In response to the unprecedented growth in unsecured retail loans and the consequent concerns regarding rising systemic risk, the Reserve Bank of India has increased the risk weights on unsecured consumer loans, including credit cards, by 25 per cent for both banks and NBFCs.
“We’ve seen unsecured retail growth being relatively higher. One of the ways to stabilise or calibrate growth is to require lenders to provide higher capital for those loans which is a proactive step to enhance guardrails and strengthen internal resilience. Thus, in case there is an increase in NPAs going forward, lenders are better cushioned from a balance sheet perspective. Also, if banks need to keep aside more capital while lending, then they do tend to be more calibrated while lending which can safeguard against aggressive growth,” said Krishnan Sitaraman, Senior Director and Chief Ratings Officer, CRISIL Ratings.
Accordingly, outstanding and new consumer credit exposure of commercial banks and retail loans of NBFCs, excluding housing, education and vehicle loans, and loans secured by gold and gold jewellery, will now attract risk weights of 125 per cent against the current 100 per cent, with immediate effect.
For NBFCs, microfinance and SHG (self-help group) loans will also be excluded from the higher risk weights, the central bank said.
“This is expected to result in higher capital requirements for lenders and hence an increase in lending rate for borrowers. Increase in risk weights for consumer credit is targeted towards NBFCs in the personal and consumption loan segments for augmenting their capital buffers,” said Karthik Srinivasan, Senior Vice-President & Group Head - Financial Sector Ratings, ICRA.
Further, RBI also hiked the risk weights on credit card receivables by 25 per cent. Presently, a risk weight of 125 per cent is applicable on credit card receivables for commercial banks, and of 100 per cent for NBFCs.
Banks’ NBFC exposure
Banks will also have to set aside a 25 percentage point higher risk weight for loans to NBFCs, excluding core investment companies. However, this will only be applicable if the current risk weight, ascertained per the external credit rating assigned to the NBFC, falls below 100 per cent. Loans to HFCs (housing finance companies), and those eligible for classification as priority sector will be excluded.

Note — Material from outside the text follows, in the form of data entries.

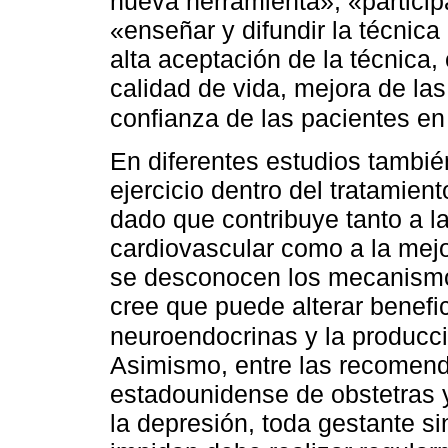
nueva herramienta», «particip
«enseñar y difundir la técnica
alta aceptación de la técnica
calidad de vida, mejora de las
confianza de las pacientes en 
En diferentes estudios tambié
ejercicio dentro del tratamien
dado que contribuye tanto a l
cardiovascular como a la mej
se desconocen los mecanismos
cree que puede alterar benefi
neuroendocrinas y la producc
Asimismo, entre las recomend
estadounidense de obstetras y
la depresión, toda gestante s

“The increase in risk weights will only be applicable if the NBFCs are in the AAA, AA or A categories where the risk weights are lower than 100 per cent. Today, if a bank is lending to a AAA-rated NBFC, the risk weight is 20 per cent, which means that a ₹100 crore loan is risk weighted as ₹20 crore for capital computation. Henceforth, it will have to be treated as ₹45 crore because the effective risk weight will be 45 per cent instead of 20 per cent,” Sitaraman said.

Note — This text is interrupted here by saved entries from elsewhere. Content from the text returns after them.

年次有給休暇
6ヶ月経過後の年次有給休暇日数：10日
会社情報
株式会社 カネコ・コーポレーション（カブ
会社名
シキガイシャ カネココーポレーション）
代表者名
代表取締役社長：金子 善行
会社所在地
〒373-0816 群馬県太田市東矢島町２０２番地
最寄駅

Currently, the risk weight for lending to ‘AAA’-rated NBFCs is 20 per cent, for ‘AA’-rated is 30 per cent and for ‘A’-rated NBFCs is 50 per cent.
Srinivasan said bank credit to NBFCs, which are not eligible for priority sector classification, will witness an increase in their cost of funds, which could affect NBFC growth to some extent and also drive demand for securitisation and co-lending.

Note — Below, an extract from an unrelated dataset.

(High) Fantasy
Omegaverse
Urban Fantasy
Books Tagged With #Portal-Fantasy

Strengthen risk management
In addition, all top-up loans extended by banks and NBFCs against movable assets will need to be treated as ‘unsecured loans’ for credit appraisal, prudential limits and exposure purposes.
The central bank also asked lenders to review their sectoral exposure limits for consumer credit, and put in place board approved limits for various sub-segments, especially all unsecured consumer credit exposures, as part of prudent risk management.
These limits will need to strictly adhered to and monitored by the Risk Management Committee on an ongoing basis, it said, setting the deadline for putting in place such board-approved limits by February 29, 2024.
In October 2023, RBI Governor Shaktikanta Das had flagged the high growth in certain components of consumer credit and advised banks and NBFCs to strengthen their internal surveillance mechanisms, address any risk build-up and institute suitable safeguards. Since, then the RBI has also highlighted concerns regarding the increasing dependency of NBFCs on bank borrowings.
Bank credit to NBFCs grew 26.3 per cent y-o-y to ₹14.2-lakh crore as of September 2023. This accounted for 9.4 per cent of bank credit compared with 8.9 per cent a year ago.
While currently most retail-oriented NBFCs are well capitalised to meet these higher risk weights, incrementally higher capital requirements could accelerate capital raises and also spill over to corporate bonds by way of higher yields and widening of credit spreads, industry participants said.